The problem ▸
Your answer must consist of every line from the data below that includes the word "hospital".

Input material ▸
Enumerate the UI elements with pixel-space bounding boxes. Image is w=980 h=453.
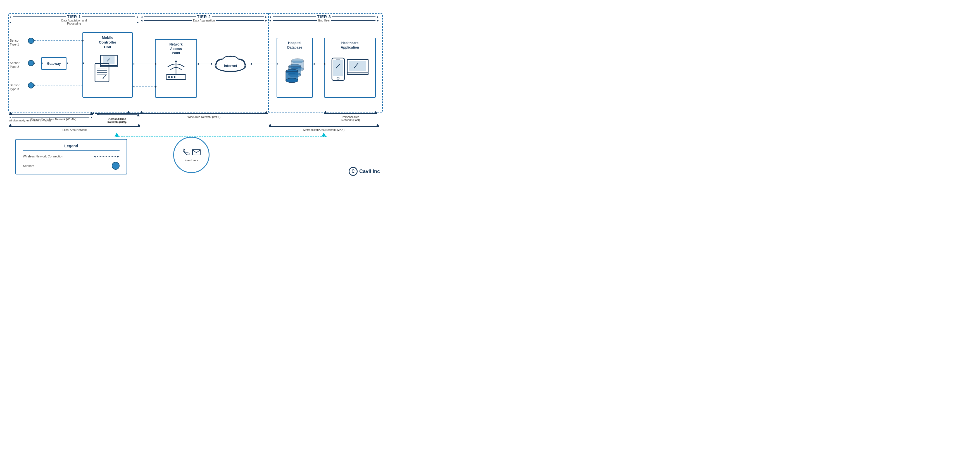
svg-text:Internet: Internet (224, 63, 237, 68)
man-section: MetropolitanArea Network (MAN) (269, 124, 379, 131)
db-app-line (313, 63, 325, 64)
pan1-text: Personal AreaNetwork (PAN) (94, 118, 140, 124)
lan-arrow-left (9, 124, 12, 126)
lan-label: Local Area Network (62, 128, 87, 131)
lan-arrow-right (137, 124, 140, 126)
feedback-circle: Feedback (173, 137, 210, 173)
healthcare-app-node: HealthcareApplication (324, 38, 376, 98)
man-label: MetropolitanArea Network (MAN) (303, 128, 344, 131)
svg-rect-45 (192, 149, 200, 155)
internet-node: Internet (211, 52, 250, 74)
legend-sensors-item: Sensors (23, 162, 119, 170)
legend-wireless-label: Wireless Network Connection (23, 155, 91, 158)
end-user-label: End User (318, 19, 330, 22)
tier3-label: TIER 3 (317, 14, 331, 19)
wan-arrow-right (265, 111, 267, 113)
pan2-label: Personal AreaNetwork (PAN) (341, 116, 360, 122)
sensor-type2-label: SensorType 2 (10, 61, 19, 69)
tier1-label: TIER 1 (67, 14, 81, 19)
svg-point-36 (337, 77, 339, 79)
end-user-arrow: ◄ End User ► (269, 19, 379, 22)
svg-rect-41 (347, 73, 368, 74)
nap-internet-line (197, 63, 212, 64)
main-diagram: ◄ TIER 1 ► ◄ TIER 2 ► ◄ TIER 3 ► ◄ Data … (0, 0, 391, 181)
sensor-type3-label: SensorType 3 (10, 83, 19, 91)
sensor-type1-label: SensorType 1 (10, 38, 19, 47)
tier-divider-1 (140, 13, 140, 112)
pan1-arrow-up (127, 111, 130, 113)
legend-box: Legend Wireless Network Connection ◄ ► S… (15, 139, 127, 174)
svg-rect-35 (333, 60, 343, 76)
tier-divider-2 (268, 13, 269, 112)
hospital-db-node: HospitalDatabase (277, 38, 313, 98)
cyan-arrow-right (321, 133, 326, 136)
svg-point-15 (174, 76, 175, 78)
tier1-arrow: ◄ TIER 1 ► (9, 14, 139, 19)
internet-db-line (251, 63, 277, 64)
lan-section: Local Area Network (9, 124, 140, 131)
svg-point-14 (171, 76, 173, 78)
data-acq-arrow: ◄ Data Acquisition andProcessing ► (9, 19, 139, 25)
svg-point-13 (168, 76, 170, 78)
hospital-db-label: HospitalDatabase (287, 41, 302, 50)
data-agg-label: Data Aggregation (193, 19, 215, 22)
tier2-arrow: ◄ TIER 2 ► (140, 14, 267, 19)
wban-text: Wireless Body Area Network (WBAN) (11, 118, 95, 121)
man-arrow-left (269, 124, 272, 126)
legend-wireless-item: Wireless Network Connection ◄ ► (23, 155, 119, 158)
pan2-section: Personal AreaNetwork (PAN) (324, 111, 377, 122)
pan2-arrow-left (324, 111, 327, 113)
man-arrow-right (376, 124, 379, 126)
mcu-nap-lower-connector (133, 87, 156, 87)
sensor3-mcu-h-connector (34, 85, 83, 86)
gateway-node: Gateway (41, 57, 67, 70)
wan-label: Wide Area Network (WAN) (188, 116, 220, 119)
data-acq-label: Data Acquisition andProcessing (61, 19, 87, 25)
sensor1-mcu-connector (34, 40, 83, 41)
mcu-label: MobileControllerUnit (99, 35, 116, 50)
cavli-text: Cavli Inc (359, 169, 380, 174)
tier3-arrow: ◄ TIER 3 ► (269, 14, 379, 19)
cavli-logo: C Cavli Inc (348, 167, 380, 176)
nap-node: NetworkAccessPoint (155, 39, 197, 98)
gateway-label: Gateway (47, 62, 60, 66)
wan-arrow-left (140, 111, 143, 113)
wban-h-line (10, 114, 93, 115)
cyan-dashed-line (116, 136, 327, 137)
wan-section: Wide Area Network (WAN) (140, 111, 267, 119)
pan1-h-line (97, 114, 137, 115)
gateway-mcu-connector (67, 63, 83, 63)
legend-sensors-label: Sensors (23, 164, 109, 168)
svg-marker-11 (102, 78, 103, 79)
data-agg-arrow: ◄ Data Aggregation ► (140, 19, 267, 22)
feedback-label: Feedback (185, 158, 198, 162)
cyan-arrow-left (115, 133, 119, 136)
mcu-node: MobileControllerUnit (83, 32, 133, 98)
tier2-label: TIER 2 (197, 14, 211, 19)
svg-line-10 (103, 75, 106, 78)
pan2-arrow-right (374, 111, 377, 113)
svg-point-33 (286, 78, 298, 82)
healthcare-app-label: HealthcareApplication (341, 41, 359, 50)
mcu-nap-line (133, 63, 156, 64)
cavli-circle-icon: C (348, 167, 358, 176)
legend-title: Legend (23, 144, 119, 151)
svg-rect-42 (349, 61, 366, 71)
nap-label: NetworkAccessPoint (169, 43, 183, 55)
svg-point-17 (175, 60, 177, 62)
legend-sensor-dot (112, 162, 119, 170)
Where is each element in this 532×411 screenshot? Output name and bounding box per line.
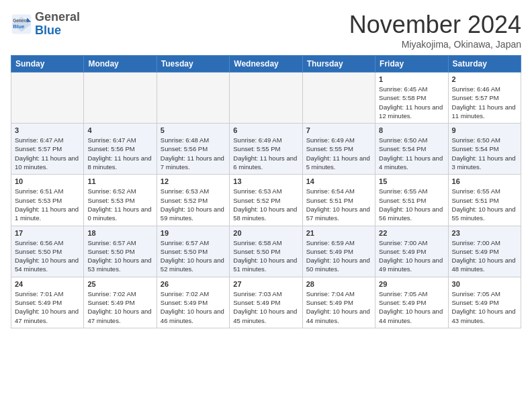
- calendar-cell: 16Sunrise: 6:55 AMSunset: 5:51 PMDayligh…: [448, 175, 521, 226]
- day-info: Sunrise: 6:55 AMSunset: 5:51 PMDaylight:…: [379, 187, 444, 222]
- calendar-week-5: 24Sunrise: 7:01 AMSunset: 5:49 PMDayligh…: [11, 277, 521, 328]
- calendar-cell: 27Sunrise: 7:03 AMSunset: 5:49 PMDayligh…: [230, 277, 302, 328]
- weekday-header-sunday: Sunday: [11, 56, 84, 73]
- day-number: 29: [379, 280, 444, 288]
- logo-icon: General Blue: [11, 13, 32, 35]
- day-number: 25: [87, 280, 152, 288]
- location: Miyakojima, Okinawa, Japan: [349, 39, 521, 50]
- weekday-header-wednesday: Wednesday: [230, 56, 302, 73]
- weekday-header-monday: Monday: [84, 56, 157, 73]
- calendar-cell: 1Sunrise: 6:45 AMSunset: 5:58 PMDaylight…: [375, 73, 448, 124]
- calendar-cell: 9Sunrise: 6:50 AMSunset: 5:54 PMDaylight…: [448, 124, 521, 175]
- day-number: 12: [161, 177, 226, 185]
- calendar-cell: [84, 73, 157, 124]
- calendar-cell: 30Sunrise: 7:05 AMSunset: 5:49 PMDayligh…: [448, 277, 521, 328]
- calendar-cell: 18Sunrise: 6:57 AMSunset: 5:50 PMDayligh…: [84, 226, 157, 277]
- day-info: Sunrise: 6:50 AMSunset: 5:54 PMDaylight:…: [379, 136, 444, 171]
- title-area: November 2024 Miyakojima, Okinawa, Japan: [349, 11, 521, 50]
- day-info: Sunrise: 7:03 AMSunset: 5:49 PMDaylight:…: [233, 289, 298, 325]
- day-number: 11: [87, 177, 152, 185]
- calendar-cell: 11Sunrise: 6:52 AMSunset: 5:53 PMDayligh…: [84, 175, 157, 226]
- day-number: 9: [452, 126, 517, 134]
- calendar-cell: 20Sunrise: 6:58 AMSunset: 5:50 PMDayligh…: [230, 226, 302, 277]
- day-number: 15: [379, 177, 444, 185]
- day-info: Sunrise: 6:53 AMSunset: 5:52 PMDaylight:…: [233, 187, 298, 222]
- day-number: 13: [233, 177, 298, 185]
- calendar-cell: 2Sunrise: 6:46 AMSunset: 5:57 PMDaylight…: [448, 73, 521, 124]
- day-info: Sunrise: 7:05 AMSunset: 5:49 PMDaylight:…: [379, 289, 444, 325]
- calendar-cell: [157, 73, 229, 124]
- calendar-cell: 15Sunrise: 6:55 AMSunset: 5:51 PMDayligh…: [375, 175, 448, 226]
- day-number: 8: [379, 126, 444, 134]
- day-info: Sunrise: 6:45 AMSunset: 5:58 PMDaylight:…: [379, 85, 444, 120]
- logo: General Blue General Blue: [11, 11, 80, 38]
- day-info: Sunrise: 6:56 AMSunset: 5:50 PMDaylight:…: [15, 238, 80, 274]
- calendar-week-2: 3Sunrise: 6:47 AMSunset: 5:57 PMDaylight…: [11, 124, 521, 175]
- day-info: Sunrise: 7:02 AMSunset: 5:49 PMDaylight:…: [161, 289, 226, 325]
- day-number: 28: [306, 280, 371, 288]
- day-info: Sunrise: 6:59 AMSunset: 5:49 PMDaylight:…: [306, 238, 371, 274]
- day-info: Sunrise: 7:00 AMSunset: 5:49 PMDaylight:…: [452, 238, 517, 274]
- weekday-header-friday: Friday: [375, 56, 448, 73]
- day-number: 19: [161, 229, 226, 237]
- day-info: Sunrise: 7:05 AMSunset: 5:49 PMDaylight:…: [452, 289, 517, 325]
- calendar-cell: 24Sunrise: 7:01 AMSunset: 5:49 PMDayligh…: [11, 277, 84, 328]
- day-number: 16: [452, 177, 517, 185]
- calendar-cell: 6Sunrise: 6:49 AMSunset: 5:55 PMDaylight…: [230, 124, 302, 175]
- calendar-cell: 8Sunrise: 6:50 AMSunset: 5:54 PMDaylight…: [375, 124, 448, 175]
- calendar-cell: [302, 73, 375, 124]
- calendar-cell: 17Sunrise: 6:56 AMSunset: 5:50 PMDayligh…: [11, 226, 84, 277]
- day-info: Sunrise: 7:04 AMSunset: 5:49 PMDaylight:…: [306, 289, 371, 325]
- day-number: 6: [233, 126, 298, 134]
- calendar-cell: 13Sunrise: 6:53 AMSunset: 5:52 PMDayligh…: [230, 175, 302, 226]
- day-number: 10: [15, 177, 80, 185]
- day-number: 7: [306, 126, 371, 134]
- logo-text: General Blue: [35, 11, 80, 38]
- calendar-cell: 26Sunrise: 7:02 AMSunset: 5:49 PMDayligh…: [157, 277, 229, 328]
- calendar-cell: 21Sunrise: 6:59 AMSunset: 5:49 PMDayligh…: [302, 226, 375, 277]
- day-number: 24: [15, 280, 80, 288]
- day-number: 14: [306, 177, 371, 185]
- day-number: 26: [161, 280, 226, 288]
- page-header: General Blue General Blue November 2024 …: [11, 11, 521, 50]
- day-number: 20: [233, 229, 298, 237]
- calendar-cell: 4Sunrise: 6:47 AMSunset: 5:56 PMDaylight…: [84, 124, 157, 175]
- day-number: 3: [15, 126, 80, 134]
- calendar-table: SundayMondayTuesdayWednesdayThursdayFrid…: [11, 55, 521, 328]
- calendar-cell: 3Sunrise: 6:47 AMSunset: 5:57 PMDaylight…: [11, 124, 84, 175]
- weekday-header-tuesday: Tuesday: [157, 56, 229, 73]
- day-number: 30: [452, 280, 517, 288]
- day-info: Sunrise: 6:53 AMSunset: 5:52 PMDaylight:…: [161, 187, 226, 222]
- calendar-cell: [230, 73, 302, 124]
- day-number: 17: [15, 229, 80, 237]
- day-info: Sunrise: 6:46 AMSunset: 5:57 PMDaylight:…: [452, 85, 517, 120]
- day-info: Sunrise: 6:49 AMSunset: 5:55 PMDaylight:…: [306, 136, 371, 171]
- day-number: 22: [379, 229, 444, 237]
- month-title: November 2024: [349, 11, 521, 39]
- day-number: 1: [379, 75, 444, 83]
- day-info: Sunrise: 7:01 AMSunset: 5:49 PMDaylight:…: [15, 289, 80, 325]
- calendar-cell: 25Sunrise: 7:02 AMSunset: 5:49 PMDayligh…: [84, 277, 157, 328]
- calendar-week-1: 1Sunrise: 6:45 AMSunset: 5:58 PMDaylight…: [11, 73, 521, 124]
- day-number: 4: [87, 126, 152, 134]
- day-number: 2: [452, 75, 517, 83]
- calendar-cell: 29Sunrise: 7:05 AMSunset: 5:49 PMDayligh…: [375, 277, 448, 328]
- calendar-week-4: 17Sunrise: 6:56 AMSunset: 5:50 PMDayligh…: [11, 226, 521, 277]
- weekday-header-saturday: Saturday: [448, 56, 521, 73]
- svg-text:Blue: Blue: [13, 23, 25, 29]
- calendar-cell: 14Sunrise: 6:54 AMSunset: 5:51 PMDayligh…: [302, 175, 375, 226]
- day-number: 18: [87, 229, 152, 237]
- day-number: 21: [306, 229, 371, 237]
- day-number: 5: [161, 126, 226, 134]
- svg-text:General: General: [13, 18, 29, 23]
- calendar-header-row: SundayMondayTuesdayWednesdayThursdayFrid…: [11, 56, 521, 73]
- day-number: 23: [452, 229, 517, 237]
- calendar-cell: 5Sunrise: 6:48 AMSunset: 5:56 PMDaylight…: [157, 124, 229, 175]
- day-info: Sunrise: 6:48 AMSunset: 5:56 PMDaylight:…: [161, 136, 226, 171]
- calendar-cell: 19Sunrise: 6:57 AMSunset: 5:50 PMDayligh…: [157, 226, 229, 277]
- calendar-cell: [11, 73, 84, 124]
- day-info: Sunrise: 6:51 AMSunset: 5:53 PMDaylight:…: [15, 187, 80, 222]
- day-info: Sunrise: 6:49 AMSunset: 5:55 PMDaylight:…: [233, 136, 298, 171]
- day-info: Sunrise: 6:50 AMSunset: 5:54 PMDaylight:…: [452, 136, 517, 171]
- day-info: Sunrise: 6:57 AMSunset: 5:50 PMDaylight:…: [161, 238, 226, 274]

Exercise result ▸
hospital-db-node: HospitalDatabase (277, 38, 313, 98)
hospital-db-label: HospitalDatabase (287, 41, 302, 50)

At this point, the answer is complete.